What you are asked to do
Each line below that includes the word "burnt" is to be reported.

Records supplied
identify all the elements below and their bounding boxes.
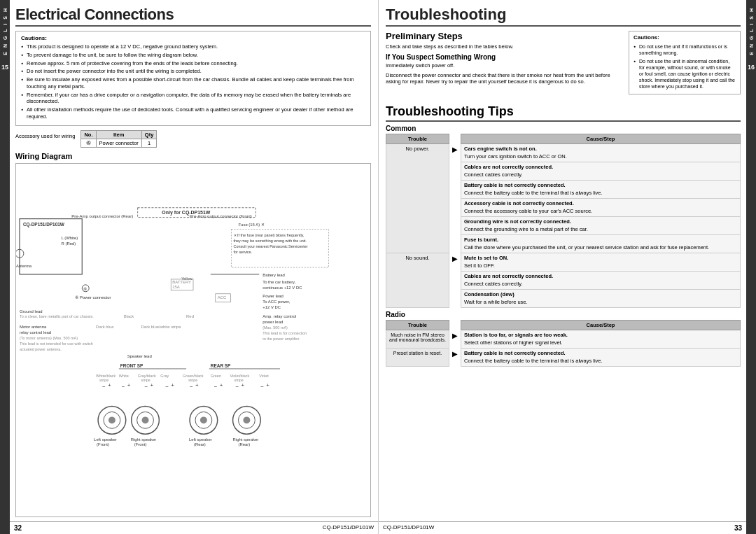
svg-text:to the power amplifier.: to the power amplifier.	[262, 337, 300, 341]
cause-title: Cables are not correctly connected.	[464, 164, 553, 170]
cause-title: Accessory cable is not correctly connect…	[464, 200, 574, 206]
accessory-label: Accessory used for wiring	[15, 133, 75, 139]
cause-cell: Accessory cable is not correctly connect…	[461, 199, 741, 217]
wiring-svg: Only for CQ-DP151W CQ-DP151/DP101W Anten…	[16, 164, 370, 517]
svg-point-86	[142, 416, 149, 423]
svg-text:−: −	[236, 383, 239, 389]
cause-title: Cars engine switch is not on.	[464, 146, 537, 152]
svg-text:Antenna: Antenna	[16, 264, 32, 268]
table-cell-qty: 1	[141, 139, 157, 147]
svg-text:To ACC power,: To ACC power,	[262, 299, 290, 303]
svg-text:Fuse (15 A) ✕: Fuse (15 A) ✕	[238, 222, 264, 226]
right-side-tab: E N G L I S H 16	[746, 0, 756, 534]
caution-item: Remember, if your car has a drive comput…	[21, 92, 365, 106]
cause-step: Connect the accessory cable to your car'…	[464, 208, 592, 214]
top-section: Preliminary Steps Check and take steps a…	[386, 31, 741, 97]
svg-text:(Rear): (Rear)	[194, 442, 206, 447]
svg-text:R (Red): R (Red)	[61, 241, 76, 246]
cause-step: Call the store where you purchased the u…	[464, 244, 709, 251]
svg-text:Left speaker: Left speaker	[189, 437, 212, 442]
table-header-qty: Qty	[141, 130, 157, 139]
cause-title: Grounding wire is not correctly connecte…	[464, 218, 571, 225]
common-group-title: Common	[386, 125, 741, 132]
svg-text:Consult your nearest Panasonic: Consult your nearest Panasonic Servicent…	[234, 244, 308, 248]
cause-title: Battery cable is not correctly connected…	[464, 350, 566, 356]
cause-step: Connect the grounding wire to a metal pa…	[464, 226, 588, 232]
svg-text:Yellow: Yellow	[181, 276, 192, 280]
svg-text:−: −	[145, 383, 148, 389]
svg-text:−: −	[260, 383, 264, 389]
svg-text:(Rear): (Rear)	[238, 442, 250, 447]
svg-text:White: White	[119, 373, 129, 377]
left-page-num: 15	[1, 64, 8, 71]
svg-text:stripe: stripe	[141, 377, 150, 381]
arrow-radio1: ▶	[449, 330, 461, 349]
svg-text:This lead is not intended for : This lead is not intended for use with s…	[20, 342, 93, 346]
trouble-cell-nosound: No sound.	[386, 253, 449, 308]
preliminary-desc: Check and take steps as described in the…	[386, 43, 623, 50]
left-side-tab: E N G L I S H 15	[0, 0, 10, 534]
cause-cell: Station is too far, or signals are too w…	[461, 330, 741, 349]
cause-cell: Cables are not correctly connected. Conn…	[461, 272, 741, 290]
svg-text:To a clean, bare metallic part: To a clean, bare metallic part of car ch…	[20, 314, 94, 318]
svg-text:+: +	[171, 381, 174, 388]
cause-cell: Fuse is burnt. Call the store where you …	[461, 235, 741, 253]
svg-text:+: +	[266, 381, 270, 388]
cause-title: Fuse is burnt.	[464, 237, 498, 243]
radio-group-title: Radio	[386, 311, 741, 318]
svg-text:+: +	[195, 381, 199, 388]
svg-text:actuated power antenna.: actuated power antenna.	[20, 347, 62, 351]
svg-point-83	[108, 416, 115, 423]
cautions-title: Cautions:	[21, 35, 365, 41]
svg-text:✕ If the fuse (rear panel) blo: ✕ If the fuse (rear panel) blows frequen…	[234, 233, 304, 237]
right-cautions-box: Cautions: Do not use the unit if it malf…	[629, 31, 741, 94]
cause-step: Turn your cars ignition switch to ACC or…	[464, 153, 567, 160]
svg-text:Power lead: Power lead	[262, 293, 284, 297]
cause-cell: Cars engine switch is not on. Turn your …	[461, 144, 741, 162]
cause-title: Condensation (dew)	[464, 291, 514, 297]
suspect-title: If You Suspect Something Wrong	[386, 53, 623, 61]
arrow-nosound: ▶	[449, 253, 461, 308]
table-header-item: Item	[96, 130, 141, 139]
common-th-cause: Cause/Step	[461, 134, 741, 144]
svg-text:Violet: Violet	[259, 373, 269, 377]
left-page-title: Electrical Connections	[15, 6, 371, 24]
svg-text:for service.: for service.	[234, 250, 253, 254]
svg-text:Battery lead: Battery lead	[262, 272, 285, 276]
svg-point-89	[200, 416, 207, 423]
arrow-nopower: ▶	[449, 144, 461, 253]
right-page-num: 16	[748, 64, 755, 71]
right-cautions-list: Do not use the unit if it malfunctions o…	[634, 43, 736, 90]
svg-text:L (White): L (White)	[61, 236, 78, 240]
svg-text:Pre-Amp output connector (Rear: Pre-Amp output connector (Rear)	[71, 213, 133, 218]
svg-text:Amp. relay control: Amp. relay control	[262, 314, 296, 318]
svg-text:(Front): (Front)	[97, 442, 109, 447]
svg-text:Green: Green	[211, 373, 221, 377]
svg-text:This lead is for connection: This lead is for connection	[262, 331, 307, 335]
table-cell-no: ⑥	[81, 139, 96, 147]
caution-item: Be sure to insulate any exposed wires fr…	[21, 76, 365, 90]
suspect-body2: Disconnect the power connector and check…	[386, 72, 623, 86]
svg-text:To the car battery,: To the car battery,	[262, 279, 295, 283]
svg-text:ACC: ACC	[218, 295, 227, 299]
svg-text:Motor antenna: Motor antenna	[20, 325, 47, 329]
right-footer-model: CQ-DP151/DP101W	[383, 524, 434, 532]
left-footer-pagenum: 32	[14, 524, 22, 532]
cause-title: Battery cable is not correctly connected…	[464, 182, 566, 188]
svg-text:FRONT SP: FRONT SP	[120, 363, 144, 367]
cause-cell: Battery cable is not correctly connected…	[461, 181, 741, 199]
svg-text:−: −	[165, 383, 169, 389]
svg-text:Speaker lead: Speaker lead	[127, 354, 152, 358]
table-row: No sound. ▶ Mute is set to ON. Set it to…	[386, 253, 741, 272]
svg-text:(Max. 500 mA): (Max. 500 mA)	[262, 325, 288, 330]
troubleshooting-title: Troubleshooting Tips	[386, 104, 741, 122]
trouble-cell-nopower: No power.	[386, 144, 449, 253]
cause-title: Mute is set to ON.	[464, 255, 508, 261]
svg-text:Right speaker: Right speaker	[233, 437, 259, 442]
cause-cell: Condensation (dew) Wait for a while befo…	[461, 290, 741, 308]
cautions-list: This product is designed to operate at a…	[21, 43, 365, 120]
cause-step: Select other stations of higher signal l…	[464, 339, 563, 346]
cause-step: Connect the battery cable to the termina…	[464, 358, 603, 364]
cause-title: Cables are not correctly connected.	[464, 273, 553, 279]
caution-item: All other installation methods require t…	[21, 106, 365, 120]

Worked solution
cause-cell: Fuse is burnt. Call the store where you …	[461, 235, 741, 253]
cause-title: Fuse is burnt.	[464, 237, 498, 243]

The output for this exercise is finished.